# Patent: Canon EF 24-120mm f/3.5-5.6 IS



## Canon Rumors Guy (Aug 5, 2015)

```
A new patent showing a EF 24-120mm f/3.5-5.6 IS has appeared and we suspect this could be related to the EF 24-105 f/3.5-5.6 IS.</p>
<p>Patent Publication No. 2015-132637</p>
<ul>
<li>Published 2015.7.23</li>
<li>Filing date 2014.1.9</li>
</ul>
<p>Example 4</p>
<ul>
<li>Zoom ratio 4.76</li>
<li>Focal length 24.73 55.13 117.60</li>
<li>Fno. 3.60 4.91 5.83</li>
<li>Half angle of 41.18 21.43 10.42</li>
<li>Image height 21.64</li>
<li>Lens length 149.01 170.43 200.01</li>
<li>BF 38.67 61.21 74.86</li>
</ul>
<p>Canon patents</p>
<ul>
<li>Anti-vibration (Group 6)</li>
</ul>
```


----------



## The Supplanter (Aug 5, 2015)

Absolutely do not understand what the purpose of this lens would be. Would this replace something?


----------



## Canon Rumors Guy (Aug 5, 2015)

PA_phoxerballzz said:


> Absolutely do not understand what the purpose of this lens would be. Would this replace something?



It's probably part of the EF 24-105 f/3.5-5.6 IS development.


----------



## rfdesigner (Aug 5, 2015)

PA_phoxerballzz said:


> Absolutely do not understand what the purpose of this lens would be. Would this replace something?



Businesses like Canon need a large pile of patents..

A few fundamental patents are extremely valuable. (like "how to bend light with glass")
A few hundred mid ranking patents & A ton of low ranking patents.. 

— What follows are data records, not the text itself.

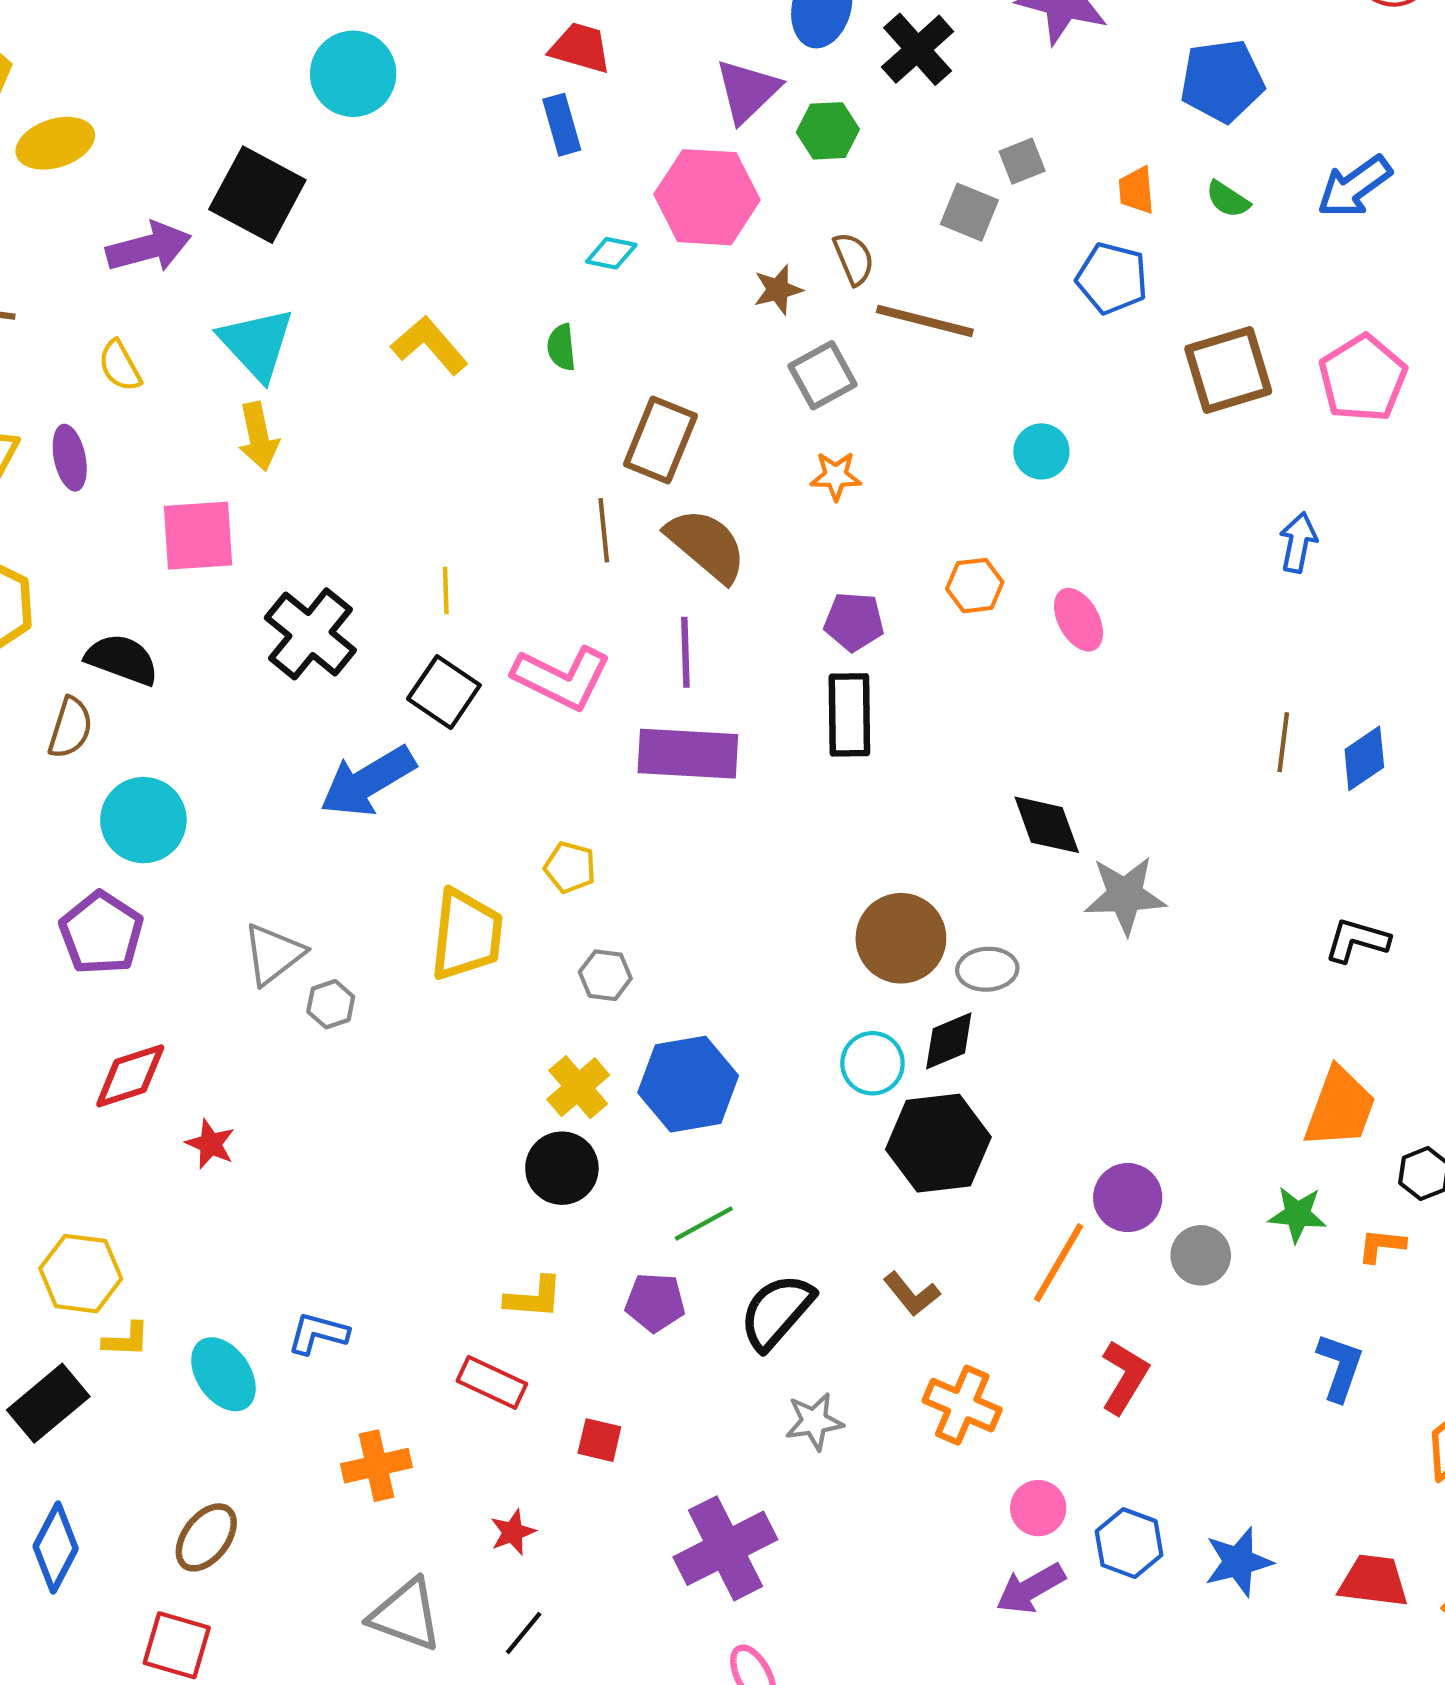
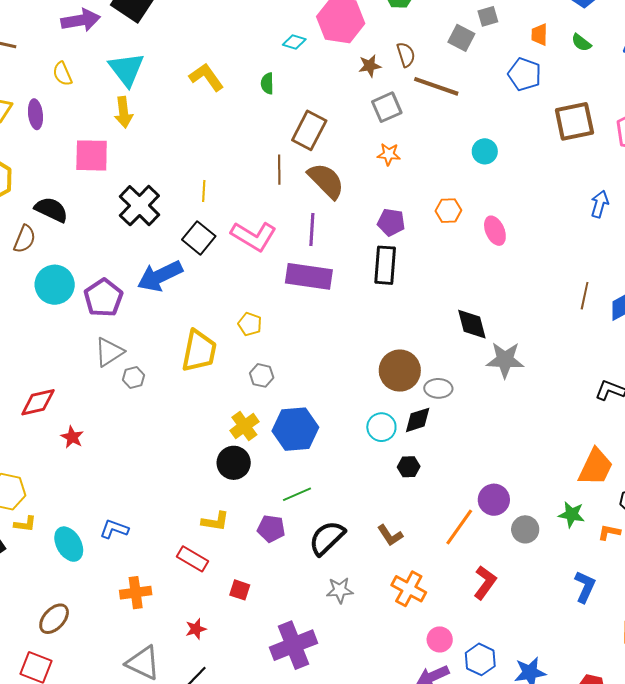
purple pentagon: (101, 933) -> (103, 298), moved
black hexagon: (938, 1143) -> (409, 467), size x0.5

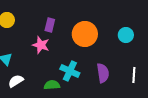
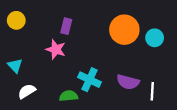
orange circle: (85, 34) -> (124, 30), moved
purple semicircle: (103, 73) -> (128, 82), turned 114
white line: (134, 75) -> (152, 91), moved

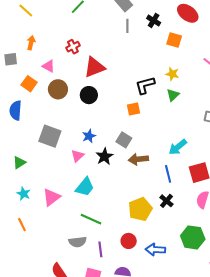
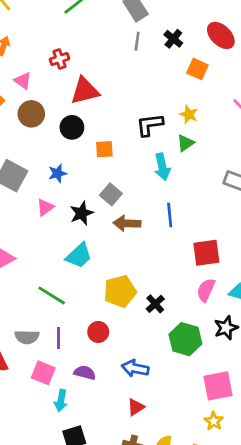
orange square: (134, 109) -> (104, 149), moved
blue star: (89, 136) -> (58, 173), moved
cyan arrow: (178, 147) -> (162, 167), moved, turned -72
blue line: (168, 174) -> (170, 215), moved
cyan trapezoid: (85, 187) -> (79, 256), moved
black cross: (166, 201) -> (155, 304), moved
gray semicircle: (78, 242) -> (27, 337), moved
blue arrow: (155, 250) -> (135, 368), moved

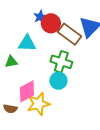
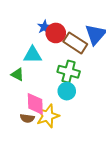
green triangle: (11, 62) -> (17, 74), turned 40
pink diamond: (27, 91) -> (35, 104), turned -60
brown semicircle: (10, 109) -> (27, 118), moved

Then when there's a conflict or a deal is being brokered the two parties can "weigh" each others patents piles and decide how to proceed. More patents puts them in a stronger position. A hundred patents for some general type of lens each with a subtle variation could help Canon prevent Nikon making an equivelent lens to one they're about to market.. perhaps a new 24-105 f4 respin is being backed up by a ton of "look-a-like" patents, or even the STM one is being backed up after the event... patents can take a long time to come through.


----------



## The Supplanter (Aug 6, 2015)

rfdesigner said:


> Businesses like Canon need a large pile of patents..
> 
> A few fundamental patents are extremely valuable. (like "how to bend light with glass")
> A few hundred mid ranking patents & A ton of low ranking patents..
> ...



I see. Thanks for the reply.


----------



## RGF (Aug 6, 2015)

Canon Rumors said:


> PA_phoxerballzz said:
> 
> 
> > Absolutely do not understand what the purpose of this lens would be. Would this replace something?
> ...



wonder if this lens will ever see the light of day (or is it just a blocking patent)


----------



## AdamF (Aug 6, 2015)

I like the focal length range.


----------



## liv_img (Aug 6, 2015)

PA_phoxerballzz said:


> Absolutely do not understand what the purpose of this lens would be. Would this replace something?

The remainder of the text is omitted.